The campaign is being run by the International Federation of Phonogram and Videogram Producers, representing 650 record companies in nearly 70 countries.
"The Band Aid and Live Aid bootlegs have sold 4.5 million copies so far in the last year, and that means $3 million to $5 million stolen from the Band Aid Trust," federation spokesman James Wolsey said.
On a worldwide basis, the recording industry is losing about $1.2 billion a year to music pirates, he said.
The July 13 Live Aid concert in London raised about $60 million for the British Band Aid Trust, while the concert in Philadelphia brought $25 million into the Live Aid Foundation in the United States.
No copyright recording of the concert was made because of complicated legal problems, Geldof said.

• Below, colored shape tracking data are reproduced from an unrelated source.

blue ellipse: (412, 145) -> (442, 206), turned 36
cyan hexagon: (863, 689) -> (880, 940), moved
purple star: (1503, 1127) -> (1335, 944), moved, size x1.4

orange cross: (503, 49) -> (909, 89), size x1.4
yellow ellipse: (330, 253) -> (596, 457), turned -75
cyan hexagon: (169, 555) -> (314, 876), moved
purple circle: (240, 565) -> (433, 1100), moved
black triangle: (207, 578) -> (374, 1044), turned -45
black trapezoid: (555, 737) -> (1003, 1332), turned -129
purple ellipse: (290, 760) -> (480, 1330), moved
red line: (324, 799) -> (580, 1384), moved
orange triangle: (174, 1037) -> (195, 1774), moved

Organizers now are negotiating to make a film of the mammoth event.
The federation said in a statement that it has discovered six unauthorized versions of the concert, all highly professional cassettes and records made in Indonesia. They are on sale in the Middle East and parts of Europe, the federation said.
The 1984 Band Aid charity recording of "Do They Know It's Christmas," made by British rock stars, also has been copied, as has "We Are the World," the charity recording by American artists.
Geldof said he would do whatever is necessary to stop the pirate recordings of Live Aid.
Geldof urged consumers to seize the unauthorized copies "and certainly if I see one, I'd throw a petrol bomb" at it.